The future of computer vision

Oct 15, 2014
3 minutes read

A friend and I had a discussion about computer vision recently. It was a good chat - we thought about some limitations that currently keep us from doing awesome things!

Stand alone image processing is hard

Running computer vision algorithms on consumer devices is plain simple, hard. Highly parallelized algorithms only run on specialized chips (available only on high-end devices). They also make devices bulky and pricy. Not everyone is going to adopt such hardware.

Sure, doing a few tasks is possible - filters, stabilization, editing. Some tasks require intensive processing - identifying objects, correlating images, etc (at least as of now).

Desktop technology will probably always be a step ahead of mobile. As processors get better, we’ll find newer things possible only on desktops. This makes me think there will always be the need to off-load some tasks to the cloud.

The internet of things

We’re almost at the brink of the age of internet of things.
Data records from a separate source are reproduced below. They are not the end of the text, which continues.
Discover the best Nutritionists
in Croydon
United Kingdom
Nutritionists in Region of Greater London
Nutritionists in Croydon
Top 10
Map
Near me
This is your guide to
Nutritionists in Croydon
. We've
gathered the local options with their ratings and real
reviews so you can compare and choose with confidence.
Companies like Cisco are already working to setup infrastructure for the billions of devices that will connect to the internet over the next decade.
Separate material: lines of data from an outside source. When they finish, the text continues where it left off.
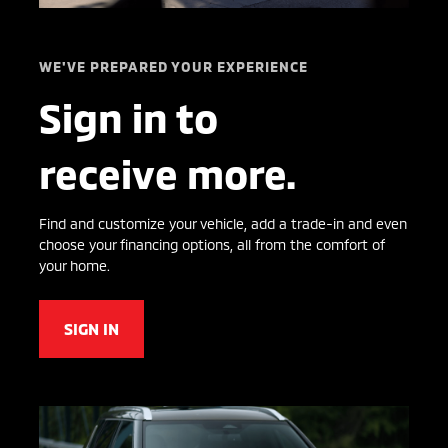
WE'VE PREPARED YOUR EXPERIENCE
Sign in to
receive more.
Find and customize your vehicle, add a trade-in and even
choose your financing options, all from the comfort of
your home.
SIGN IN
Cameras will just become one “thing” on the internet. They’re to be supplemented with other “things”. We’re already starting to see this on a small scale:

  • Helmets that augment navigation direction on your view
  • Cameras stabilizing themselves with gyroscopes
  • Cloud based security cameras

In each of these cases, there is computer vision involved - and there’s another “thing” that helps supplemnts data. This additional data helps resolve some of the “uncertainities” inherent to computer vision.
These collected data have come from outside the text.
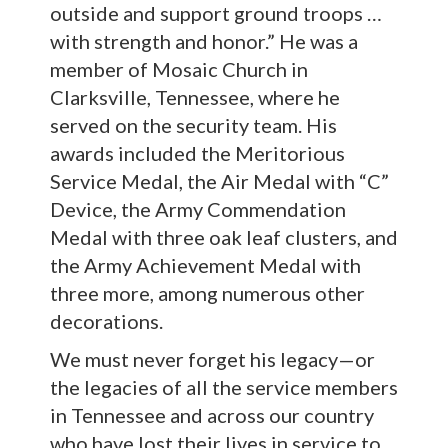
outside and support ground troops …
with strength and honor.” He was a
member of Mosaic Church in
Clarksville, Tennessee, where he
served on the security team. His
awards included the Meritorious
Service Medal, the Air Medal with “C”
Device, the Army Commendation
Medal with three oak leaf clusters, and
the Army Achievement Medal with
three more, among numerous other
decorations.
We must never forget his legacy—or
the legacies of all the service members
in Tennessee and across our country
who have lost their lives in service to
Individually, each “thing” is pretty neat - but together they solve an everyday life problem!

In some of these cases, there’s a central server involved - with high processing power. This server responds back near real-time.

This leads me to:

Newer data transfer mechanisms

3G just doesn’t cut it anymore. 3g is a power hog. If we’re to make a lot of “things”, they need to be able to run for a long time before requiring new batteries.

Wifi needs to be made more efficient. The band probably also needs to be made wider (to support a large number of devices in a relatively small area).

Bandwidth needs to be come cheaper. A 4.7GB dvd can hold ~2hours of HQ video. A 140GB data cap would allow only for ~30 hours of video. If you stream this for a day or two, your done. Can there be a media codec designed for use by computer vision applications?

This suggests a big change in how data is managed - both by the ISP and by the consumer.

Large scale machine learning

One of the central problems of image processing is identification of objects. As with most algorithms, there is a top-down and a bottom-up approach. They’re exactly what you might imagine

  • Bottom-up is combining individual pixels into identifiable objects (say a couch or a laptop).
  • Top-down is starting with big chunks of the image and breaking it down till the desired granularity (like a beach scene could be broken into beach > water + sand + palm trees + people > waves + sand castle + palm tree leaves + men + women).

Neither class of algorithms “knows” what they’re looking for. They usually just run some mathematical correlation between pixels to sort out what’s what. Even humans need to be trained with “X is a couch” statements for years.

Machine learning of this sort on a large scale would produce good “knowledge” about the world. This might be worth a LOT in the near future, I imagine.